In general, the maximum heterozygosity occurs when all alleles have the same frequency. The median heterozygosity for these 31 loci is 0.55 for the 54 populations studied and ranges from 0.40 to 0.63. GNA12 26 of the 31 microhaps have heterozygosity greater than 0.5. Heterozygosity levels and genotype resolvability are also very good when examined for each of the eight major geographical regions into which the populations are grouped. The native populations of the Pacific Islands (4 populations) and the Americas (7 populations) have the lowest (but still very good) median heterozygosities of 0.53 and 0.54, respectively. Most of the 31 microhaps are on separate chromosomes or separated by molecular distances (>95 Mb) at which linkage is unlikely to exist. Eleven inter-microhap distances among syntenic loci are smaller (up to 67 Mb, cf. Table 1) and cannot be assumed to be segregating independently in families. However, the molecular extent of linkage disequilibrium (LD) varies greatly around the genome and occasionally exceeds 100 kb.

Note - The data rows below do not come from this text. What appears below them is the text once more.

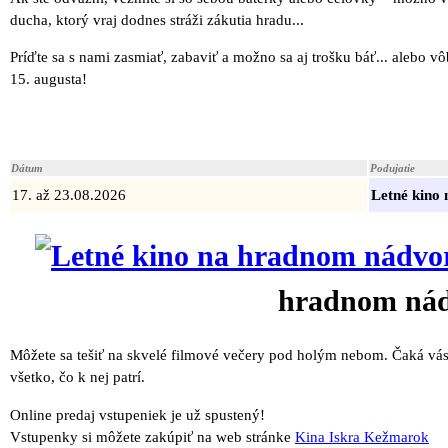
ducha, ktorý vraj dodnes stráži zákutia hradu...
Príďte sa s nami zasmiať, zabaviť a možno sa aj trošku báť... alebo
15. augusta!
Dátum
Podujatie
17. až 23.08.2026
Letné kino
hradnom nád
Môžete sa tešiť na skvelé filmové večery pod holým nebom. Čaká vás 
všetko, čo k nej patrí.
Online predaj vstupeniek je už spustený!
Vstupenky si môžete zakúpiť na web stránke
Kina Iskra Kežmarok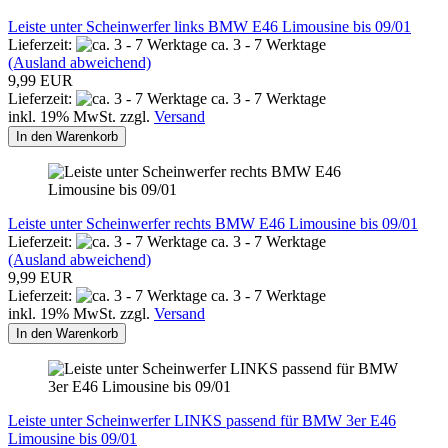
Leiste unter Scheinwerfer links BMW E46 Limousine bis 09/01
Lieferzeit:
ca. 3 - 7 Werktage
(Ausland abweichend)
9,99 EUR
Lieferzeit:
ca. 3 - 7 Werktage
inkl. 19% MwSt. zzgl.
Versand
In den Warenkorb
Leiste unter Scheinwerfer rechts BMW E46 Limousine bis 09/01
Lieferzeit:
ca. 3 - 7 Werktage
(Ausland abweichend)
9,99 EUR
Lieferzeit:
ca. 3 - 7 Werktage
inkl. 19% MwSt. zzgl.
Versand
In den Warenkorb
Leiste unter Scheinwerfer LINKS passend für BMW 3er E46
Limousine bis 09/01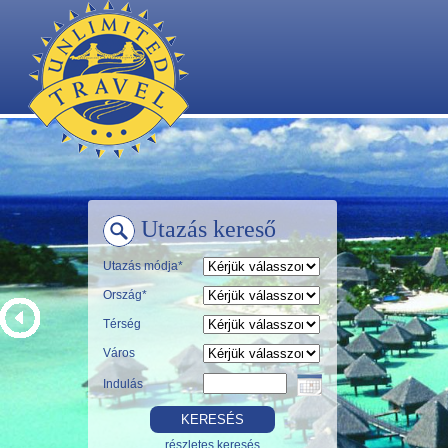
Utazás kereső
Utazás módja*
Ország*
Térség
Város
Indulás
részletes keresés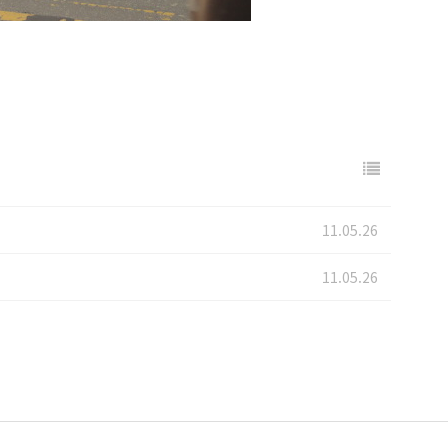
11.05.26
11.05.26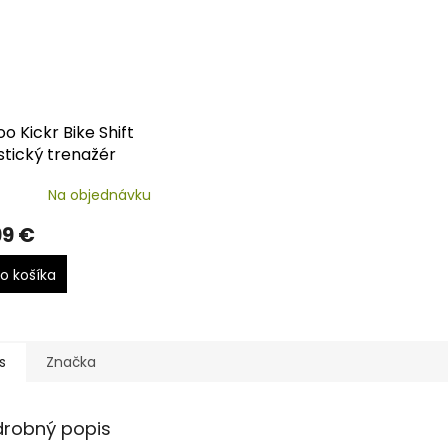
 Kickr Bike Shift
stický trenažér
Na objednávku
99 €
o košíka
s
Značka
drobný popis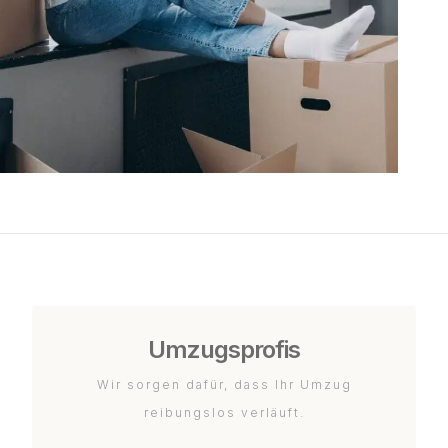
Umzugsprofis
Wir sorgen dafür, dass Ihr Umzug
reibungslos verläuft.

Nicholas Hopkinson was also funded by The Wellcome Trust and Mark Dayer by The British Heart Foundation. The study was supported by the NIHR Respiratory Biomedical Research Unit at Royal Brompton and Harefield NHS Foundation Trust and Imperial College, London. “
“Aluminum refinery workers are constantly exposed to aluminum oxide (Al2O3) obtained from bauxite (Musk et al., 2000), MK-2206 price reporting respiratory symptoms. Decreased lung function and lung inflammation have been observed

in epidemiologic (Kraus et al., 2000 and Fritschi et al., 2003) and experimental (Halatek et al., 2005, Ichinose et al., 2008 and Mazzoli-Rocha et al., 2010) studies. Neighborhoods of the aluminum oxide industry are also exposed to concentrations of alumina dust, making these communities susceptible to develop respiratory

alterations (Chattopadhyay et al., 2007). High intensity exercise practiced under stressed conditions triggers a transitory state of low immunity (Brenner et al., 1994). On the other hand, while regular exercise can be beneficial to health, a sedentary style of life is detrimental to it (Brines et al., 1996). Daily physical activity may be able to modulate the immune system (Brines et al., 1996), increasing the resistance to respiratory infections (Oliveira et al., 2007 and Malm, 2006). Regular exercise improves histology, decreases free radical production Rigosertib concentration and increases the activity of anti-oxidant enzymes in mice exposed to cigarette smoke (Menegali et al., 2009). Recently, Toledo et al. (2012) demonstrated that physical training minimized the reduction in lung elastance and

reduced oxidative stress in mice exposed to cigarette smoke. Hence, the aim of this study Ureohydrolase was to evaluate whether regular exercising prevents pulmonary alterations induced in a murine model of acute exposure to alumina dust. Twenty-three female BALB/c mice (20–25 g) were randomly divided into 2 groups: control (C, n = 10) and exercise (E, n = 13) that swam for 15 min/day, 5 days per week during 4 consecutive weeks (E), or remained sedentary (C). After a 4-week training, all animals were exposed for 1 h in a whole-body chamber to either sterile saline (CS, n = 6 or ES, n = 4) or to a suspension of 8 mg/m3 of alumina dust (CA, n = 6 or EA, n = 7) collected in an aluminum refinery, both delivered by an ultrasonic nebulizer. Each animal rested in a container, which was made of high clarity polypropylene falcon tubes whose conical tips were cut off and replaced by metal meshes and whose lids were perforated; the containers rested side by side inside the exposure chamber ( Mazzoli-Rocha et al., 2010). All animals were analyzed 24 h after saline or alumina dust exposure.